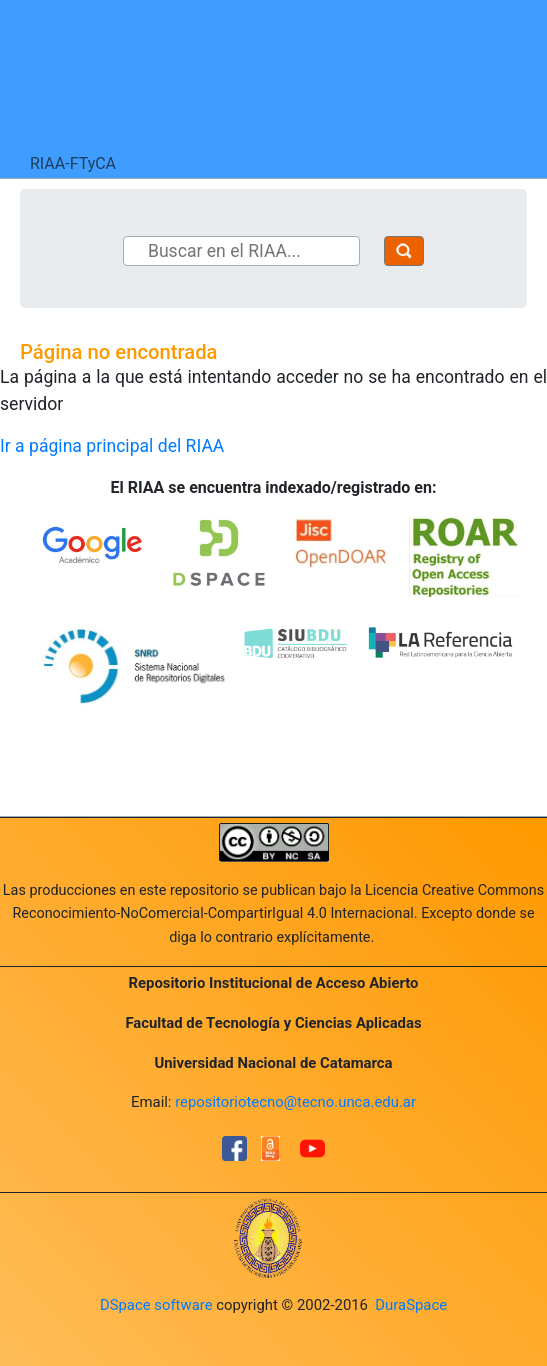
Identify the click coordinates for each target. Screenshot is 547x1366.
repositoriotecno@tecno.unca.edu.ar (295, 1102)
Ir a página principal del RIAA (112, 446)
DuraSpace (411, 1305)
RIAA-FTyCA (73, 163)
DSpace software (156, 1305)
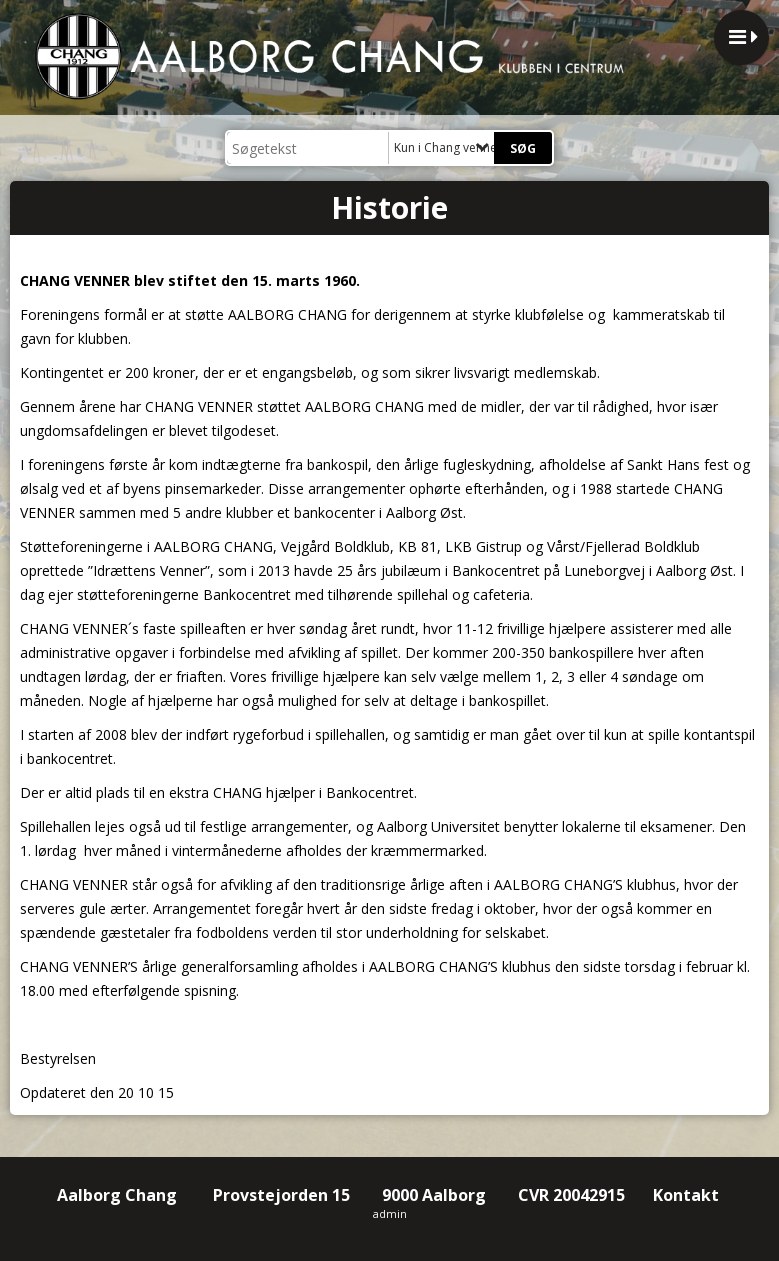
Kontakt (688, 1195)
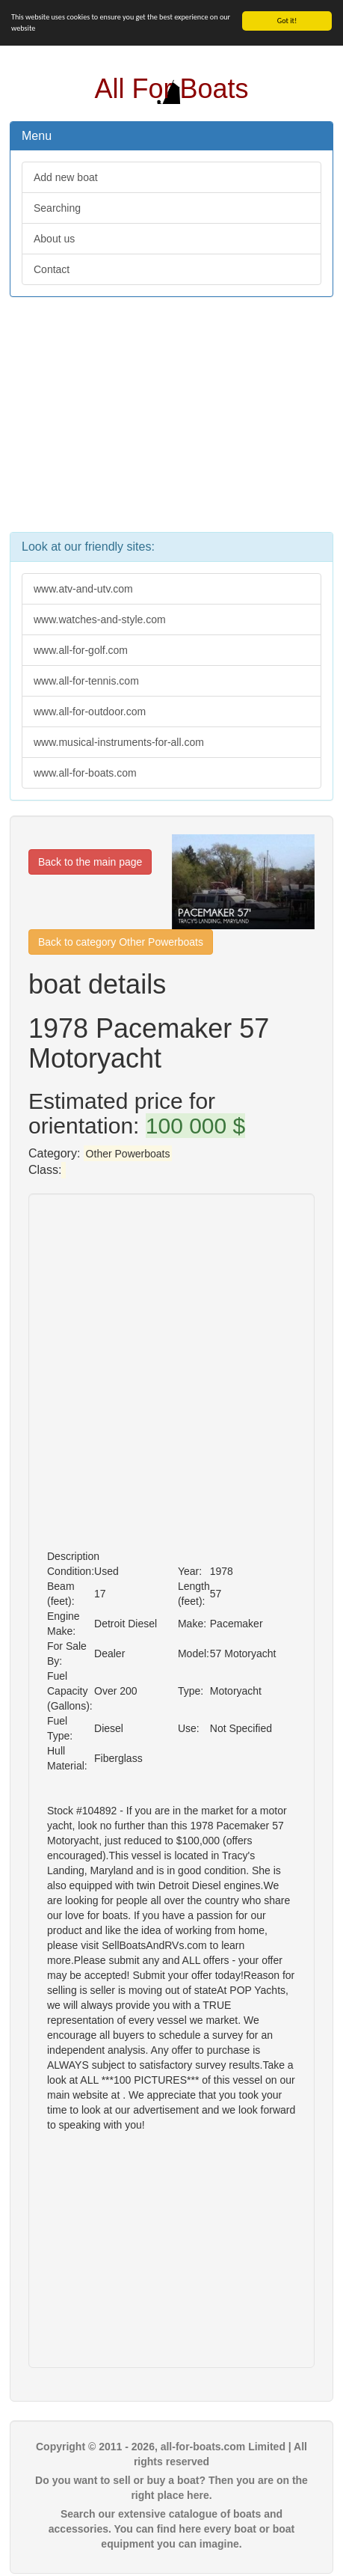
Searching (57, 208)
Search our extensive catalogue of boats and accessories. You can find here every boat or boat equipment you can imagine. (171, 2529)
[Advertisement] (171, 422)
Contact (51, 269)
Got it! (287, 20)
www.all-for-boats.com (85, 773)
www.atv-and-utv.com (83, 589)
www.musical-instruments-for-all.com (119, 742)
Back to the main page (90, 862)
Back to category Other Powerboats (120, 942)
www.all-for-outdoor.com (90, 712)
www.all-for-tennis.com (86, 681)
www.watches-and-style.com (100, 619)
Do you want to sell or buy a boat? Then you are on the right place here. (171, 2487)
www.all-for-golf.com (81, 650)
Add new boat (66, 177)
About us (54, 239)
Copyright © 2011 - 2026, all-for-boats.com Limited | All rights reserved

● **WHAT YOU ARE ASKED TO DO**
Give back the records above exactly. Pictures stay out.

● **RESPONSE TO THIS EXERCISE**
Identify the click coordinates for each target. Screenshot is 547x1366.
repositoriotecno@tecno.unca.edu.ar (295, 1102)
Ir a página principal del RIAA (112, 446)
DuraSpace (411, 1305)
RIAA-FTyCA (73, 163)
DSpace software (156, 1305)
Kontakt (688, 1195)
Searching (57, 208)
Search our extensive catalogue of boats and accessories. You can find here every boat or boat equipment you can imagine. (171, 2529)
[Advertisement] (171, 422)
Contact (51, 269)
Got it! (287, 20)
www.all-for-boats.com (85, 773)
www.atv-and-utv.com (83, 589)
www.musical-instruments-for-all.com (119, 742)
Back to the main page (90, 862)
Back to category Other Powerboats (120, 942)
www.all-for-outdoor.com (90, 712)
www.all-for-tennis.com (86, 681)
www.watches-and-style.com (100, 619)
Do you want to sell or buy a boat? Then you are on the right place here. (171, 2487)
www.all-for-golf.com (81, 650)
Add new boat (66, 177)
About us (54, 239)
Copyright © 2011 - 2026, all-for-boats.com Limited | All rights reserved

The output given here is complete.